▸ **Stored data**:
*** Begin section ***
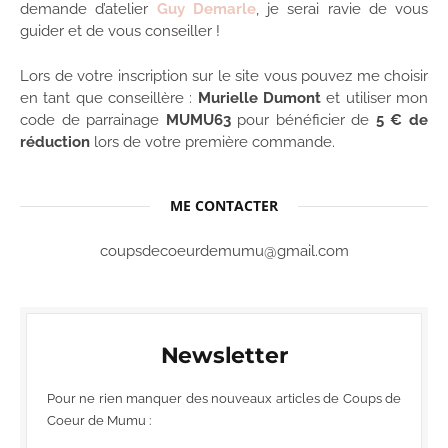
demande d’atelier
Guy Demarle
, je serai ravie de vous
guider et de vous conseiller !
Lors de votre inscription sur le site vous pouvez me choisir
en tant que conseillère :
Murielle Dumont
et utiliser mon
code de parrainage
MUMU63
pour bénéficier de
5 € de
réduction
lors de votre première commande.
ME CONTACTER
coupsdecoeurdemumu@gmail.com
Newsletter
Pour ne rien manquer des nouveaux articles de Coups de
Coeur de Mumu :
*** End section ***
Return all records exactly as they stand above, except for pictures.

demande d’atelier
Guy Demarle
, je serai ravie de vous
guider et de vous conseiller !
Lors de votre inscription sur le site vous pouvez me choisir
en tant que conseillère :
Murielle Dumont
et utiliser mon
code de parrainage
MUMU63
pour bénéficier de
5 € de
réduction
lors de votre première commande.
ME CONTACTER
coupsdecoeurdemumu@gmail.com
Newsletter
Pour ne rien manquer des nouveaux articles de Coups de
Coeur de Mumu :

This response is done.